Use the entries below to count the lines that hold the word "colorbar"; answer with the number only.

Provided records>
##########

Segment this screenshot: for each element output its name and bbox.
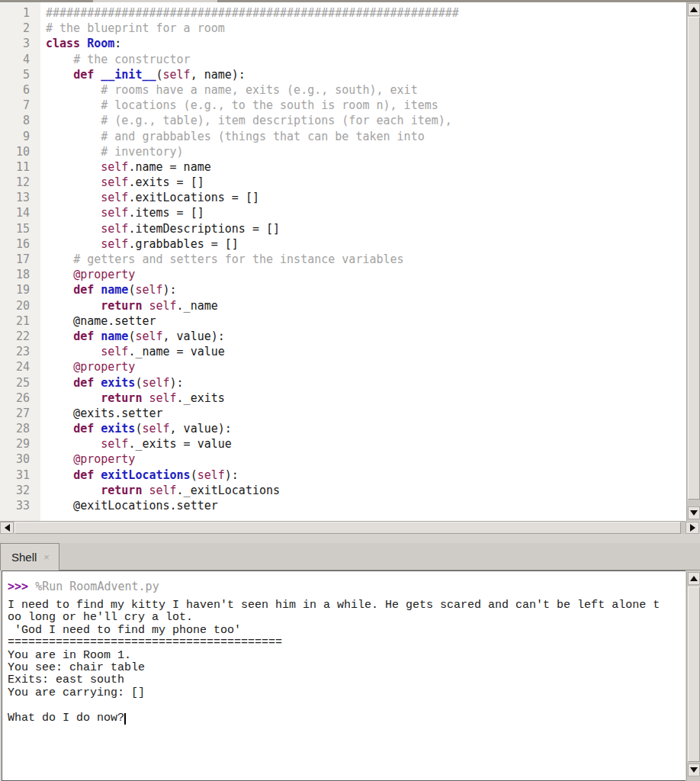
line-number: 5 xyxy=(0,67,40,82)
code-area[interactable]: ########################################… xyxy=(40,2,700,521)
shell-output-line: ======================================== xyxy=(8,637,686,649)
line-number: 15 xyxy=(0,221,40,236)
code-line: self.exitLocations = [] xyxy=(46,190,700,205)
line-number: 13 xyxy=(0,190,40,205)
line-number: 11 xyxy=(0,159,40,175)
line-number: 33 xyxy=(0,498,40,513)
code-line: self.itemDescriptions = [] xyxy=(46,221,700,236)
editor-vertical-scrollbar[interactable] xyxy=(686,2,700,521)
code-line: return self._exits xyxy=(46,390,700,406)
line-number: 17 xyxy=(0,252,40,267)
shell-output-line: 'God I need to find my phone too' xyxy=(8,625,686,637)
code-line: return self._exitLocations xyxy=(46,483,700,498)
line-number: 22 xyxy=(0,329,40,344)
code-line: # getters and setters for the instance v… xyxy=(46,252,700,267)
shell-output-line: You see: chair table xyxy=(8,662,686,674)
code-line: # and grabbables (things that can be tak… xyxy=(46,129,700,144)
shell-output-line: Exits: east south xyxy=(8,674,686,686)
code-line: def __init__(self, name): xyxy=(46,67,700,82)
scroll-left-button[interactable] xyxy=(0,522,14,534)
scroll-down-button[interactable] xyxy=(688,506,700,519)
shell-output-line xyxy=(8,699,686,712)
code-line: @exitLocations.setter xyxy=(46,498,700,513)
code-line: # (e.g., table), item descriptions (for … xyxy=(46,113,700,128)
line-number-gutter: 1234567891011121314151617181920212223242… xyxy=(0,2,40,521)
line-number: 7 xyxy=(0,98,40,113)
shell-scroll-up-button[interactable] xyxy=(688,572,700,585)
line-number: 19 xyxy=(0,282,40,297)
shell-output-line: You are in Room 1. xyxy=(8,650,686,662)
code-line: @property xyxy=(46,267,700,282)
code-line: self.exits = [] xyxy=(46,175,700,190)
line-number: 1 xyxy=(0,5,40,21)
line-number: 3 xyxy=(0,36,40,51)
line-number: 21 xyxy=(0,313,40,329)
code-line: return self._name xyxy=(46,298,700,313)
scroll-up-button[interactable] xyxy=(688,3,700,16)
program-output[interactable]: I need to find my kitty I haven't seen h… xyxy=(8,599,686,725)
scroll-right-icon xyxy=(690,524,695,532)
line-number: 28 xyxy=(0,421,40,436)
code-line: # locations (e.g., to the south is room … xyxy=(46,98,700,113)
code-line: @property xyxy=(46,452,700,467)
code-line: def name(self): xyxy=(46,282,700,297)
code-line: self.grabbables = [] xyxy=(46,236,700,252)
shell-tab-label: Shell xyxy=(11,551,37,564)
line-number: 6 xyxy=(0,82,40,98)
shell-output-line: You are carrying: [] xyxy=(8,687,686,699)
scroll-down-icon xyxy=(690,767,698,773)
code-line: def exitLocations(self): xyxy=(46,468,700,483)
line-number: 14 xyxy=(0,205,40,220)
scroll-up-icon xyxy=(690,7,698,12)
scroll-left-icon xyxy=(5,524,10,532)
line-number: 27 xyxy=(0,406,40,421)
code-line: self._name = value xyxy=(46,344,700,359)
line-number: 23 xyxy=(0,344,40,359)
code-line: self.name = name xyxy=(46,159,700,175)
shell-scroll-down-button[interactable] xyxy=(688,763,700,776)
text-cursor xyxy=(124,713,126,725)
line-number: 29 xyxy=(0,436,40,452)
shell-vertical-scrollbar[interactable] xyxy=(686,571,700,781)
line-number: 12 xyxy=(0,175,40,190)
code-line: # the constructor xyxy=(46,52,700,67)
code-line: # rooms have a name, exits (e.g., south)… xyxy=(46,82,700,98)
line-number: 2 xyxy=(0,21,40,36)
code-line: ########################################… xyxy=(46,5,700,21)
shell-tab[interactable]: Shell × xyxy=(0,543,59,570)
code-line: @name.setter xyxy=(46,313,700,329)
editor-horizontal-scrollbar[interactable] xyxy=(0,521,686,534)
shell-tab-bar: Shell × xyxy=(0,543,700,570)
shell-output-area[interactable]: >>> %Run RoomAdvent.py I need to find my… xyxy=(2,570,686,781)
line-number: 16 xyxy=(0,236,40,252)
code-line: self._exits = value xyxy=(46,436,700,452)
editor-vscroll-thumb[interactable] xyxy=(688,17,700,500)
shell-output-line: What do I do now? xyxy=(8,712,686,725)
editor-pane[interactable]: 1234567891011121314151617181920212223242… xyxy=(0,2,700,521)
line-number: 25 xyxy=(0,375,40,390)
shell-prompt: >>> xyxy=(8,580,28,593)
scroll-right-button[interactable] xyxy=(686,522,699,534)
code-line: def exits(self, value): xyxy=(46,421,700,436)
code-line: class Room: xyxy=(46,36,700,51)
line-number: 4 xyxy=(0,52,40,67)
line-number: 10 xyxy=(0,144,40,159)
line-number: 18 xyxy=(0,267,40,282)
scroll-up-icon xyxy=(690,576,698,581)
code-line: def name(self, value): xyxy=(46,329,700,344)
shell-vscroll-thumb[interactable] xyxy=(688,587,700,762)
line-number: 32 xyxy=(0,483,40,498)
code-line: def exits(self): xyxy=(46,375,700,390)
code-line: self.items = [] xyxy=(46,205,700,220)
line-number: 31 xyxy=(0,468,40,483)
line-number: 9 xyxy=(0,129,40,144)
shell-output-line: I need to find my kitty I haven't seen h… xyxy=(8,599,686,612)
code-line: # inventory) xyxy=(46,144,700,159)
code-line: @exits.setter xyxy=(46,406,700,421)
tab-close-icon[interactable]: × xyxy=(43,552,50,562)
code-line: # the blueprint for a room xyxy=(46,21,700,36)
line-number: 30 xyxy=(0,452,40,467)
run-command: %Run RoomAdvent.py xyxy=(35,580,159,593)
editor-hscroll-thumb[interactable] xyxy=(14,522,681,534)
code-line: @property xyxy=(46,359,700,374)
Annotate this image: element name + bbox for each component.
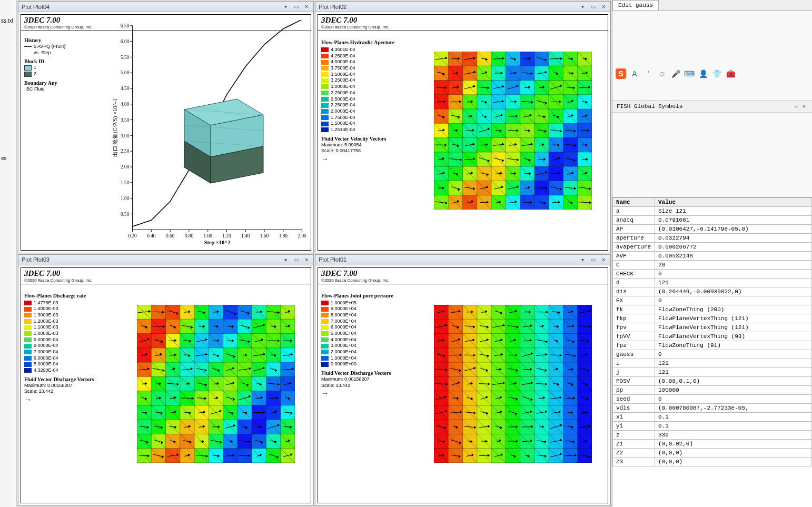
- dropdown-icon[interactable]: ▾: [282, 3, 289, 11]
- fish-globals-header[interactable]: FISH Global Symbols ▭ ✕: [612, 100, 812, 113]
- plot02-body[interactable]: 3DEC 7.00 ©2020 Itasca Consulting Group,…: [315, 12, 610, 253]
- plot03-title-bar[interactable]: Plot Plot03 ▾ ▭ ✕: [18, 255, 313, 265]
- table-row[interactable]: Z2(0,0,0): [613, 449, 812, 458]
- table-row[interactable]: avaperture0.000266772: [613, 243, 812, 252]
- table-row[interactable]: CHECK0: [613, 270, 812, 279]
- table-row[interactable]: POSV(0.08,0.1,0): [613, 377, 812, 386]
- fish-header-text: FISH Global Symbols: [617, 103, 682, 110]
- sogou-icon[interactable]: S: [616, 68, 626, 79]
- restore-icon[interactable]: ▭: [793, 103, 800, 110]
- table-row[interactable]: z339: [613, 431, 812, 440]
- table-row[interactable]: d121: [613, 279, 812, 287]
- table-row[interactable]: pp100000: [613, 386, 812, 395]
- close-icon[interactable]: ✕: [600, 3, 607, 11]
- sym-value: 339: [655, 431, 812, 440]
- comma-icon[interactable]: ': [643, 68, 653, 79]
- close-icon[interactable]: ✕: [303, 256, 310, 263]
- table-row[interactable]: fkFlowZoneThing (200): [613, 305, 812, 314]
- plot01-title-bar[interactable]: Plot Plot01 ▾ ▭ ✕: [315, 255, 610, 265]
- ime-toolbar: S A ' ☺ 🎤 ⌨ 👤 👕 🧰: [612, 63, 812, 84]
- skin-icon[interactable]: 👕: [711, 68, 722, 79]
- table-row[interactable]: gauss0: [613, 350, 812, 359]
- colorbar-entry: 4.3290E-04: [24, 367, 94, 374]
- table-row[interactable]: fpVVFlowPlaneVertexThing (93): [613, 332, 812, 341]
- table-row[interactable]: AP(0.0106427,-6.14179e-05,0): [613, 225, 812, 234]
- plot02-title-bar[interactable]: Plot Plot02 ▾ ▭ ✕: [315, 2, 610, 12]
- dropdown-icon[interactable]: ▾: [282, 256, 289, 263]
- sym-value: (0.000780087,-2.77233e-05,: [655, 404, 812, 413]
- plot-panel-04: Plot Plot04 ▾ ▭ ✕ 3DEC 7.00 ©2020 Itasca…: [18, 1, 314, 253]
- dropdown-icon[interactable]: ▾: [579, 3, 586, 11]
- restore-icon[interactable]: ▭: [589, 256, 597, 263]
- sym-value: FlowZoneThing (91): [655, 341, 812, 350]
- toolbox-icon[interactable]: 🧰: [725, 68, 736, 79]
- sym-value: 100000: [655, 386, 812, 395]
- table-row[interactable]: j121: [613, 368, 812, 377]
- close-icon[interactable]: ✕: [600, 256, 607, 263]
- table-row[interactable]: anatq0.0791061: [613, 216, 812, 225]
- vs-step: vs. Step: [34, 50, 65, 56]
- smiley-icon[interactable]: ☺: [657, 68, 667, 79]
- colorbar-entry: 1.0000E+04: [321, 355, 393, 362]
- table-row[interactable]: i121: [613, 359, 812, 368]
- table-row[interactable]: seed0: [613, 395, 812, 404]
- sym-name: z: [613, 431, 655, 440]
- svg-text:出口流量(C/P/S) ×10^-1: 出口流量(C/P/S) ×10^-1: [112, 98, 119, 157]
- dropdown-icon[interactable]: ▾: [579, 256, 586, 263]
- restore-icon[interactable]: ▭: [292, 3, 300, 11]
- table-row[interactable]: Z1(0,0.02,0): [613, 440, 812, 449]
- sym-value: 0: [655, 270, 812, 279]
- plot01-title: Plot Plot01: [319, 256, 579, 263]
- plot04-body[interactable]: 3DEC 7.00 ©2020 Itasca Consulting Group,…: [18, 12, 313, 253]
- keyboard-icon[interactable]: ⌨: [684, 68, 695, 79]
- gutter-item[interactable]: ss.txt: [1, 18, 15, 24]
- plot01-legend-title: Flow-Planes Joint pore pressure: [321, 292, 393, 299]
- table-row[interactable]: fpzFlowZoneThing (91): [613, 341, 812, 350]
- tab-edit-gauss[interactable]: Edit gauss: [612, 0, 659, 10]
- mic-icon[interactable]: 🎤: [670, 68, 681, 79]
- restore-icon[interactable]: ▭: [292, 256, 300, 263]
- table-row[interactable]: aSize 121: [613, 207, 812, 216]
- table-row[interactable]: aperture0.0322794: [613, 234, 812, 243]
- gutter-item[interactable]: es: [1, 155, 15, 161]
- colorbar-entry: 1.7500E-04: [321, 115, 394, 121]
- table-row[interactable]: dis(0.264449,-0.00939822,0): [613, 287, 812, 296]
- restore-icon[interactable]: ▭: [589, 3, 597, 11]
- table-row[interactable]: fpvFlowPlaneVertexThing (121): [613, 323, 812, 332]
- col-value[interactable]: Value: [655, 198, 812, 207]
- col-name[interactable]: Name: [613, 198, 655, 207]
- table-row[interactable]: vdis(0.000780087,-2.77233e-05,: [613, 404, 812, 413]
- table-row[interactable]: xi0.1: [613, 413, 812, 422]
- table-row[interactable]: fkpFlowPlaneVertexThing (121): [613, 314, 812, 323]
- sym-name: aperture: [613, 234, 655, 243]
- sym-value: 121: [655, 368, 812, 377]
- sym-name: yi: [613, 422, 655, 431]
- table-row[interactable]: yi0.1: [613, 422, 812, 431]
- table-row[interactable]: Z3(0,0,0): [613, 458, 812, 466]
- sym-name: CHECK: [613, 270, 655, 279]
- table-row[interactable]: C20: [613, 261, 812, 270]
- colorbar-entry: 5.0000E+04: [321, 331, 393, 337]
- plot03-vec-scale: Scale: 13.442: [24, 389, 94, 395]
- svg-text:5.50: 5.50: [121, 54, 130, 59]
- boundary-label: Boundary Any: [24, 79, 65, 86]
- table-row[interactable]: AVP0.00532148: [613, 252, 812, 261]
- sym-name: EX: [613, 296, 655, 305]
- close-icon[interactable]: ✕: [800, 103, 808, 110]
- table-row[interactable]: EX0: [613, 296, 812, 305]
- colorbar-entry: 4.2500E-04: [321, 53, 394, 59]
- colorbar-entry: 5.0000E-04: [24, 361, 94, 367]
- history-label: History: [24, 37, 65, 44]
- arrow-icon: →: [321, 389, 329, 398]
- close-icon[interactable]: ✕: [303, 3, 310, 11]
- svg-text:1.00: 1.00: [204, 233, 213, 238]
- letter-a-icon[interactable]: A: [629, 68, 640, 79]
- plot01-copyright: ©2020 Itasca Consulting Group, Inc.: [321, 278, 605, 283]
- plot04-title-bar[interactable]: Plot Plot04 ▾ ▭ ✕: [18, 2, 313, 12]
- person-icon[interactable]: 👤: [698, 68, 708, 79]
- plot01-body[interactable]: 3DEC 7.00 ©2020 Itasca Consulting Group,…: [315, 265, 610, 506]
- plot03-body[interactable]: 3DEC 7.00 ©2020 Itasca Consulting Group,…: [18, 265, 313, 506]
- symbols-table[interactable]: Name Value aSize 121anatq0.0791061AP(0.0…: [612, 197, 812, 507]
- colorbar-entry: 1.3000E-03: [24, 312, 94, 319]
- sym-name: fpVV: [613, 332, 655, 341]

##########

Solution below> 7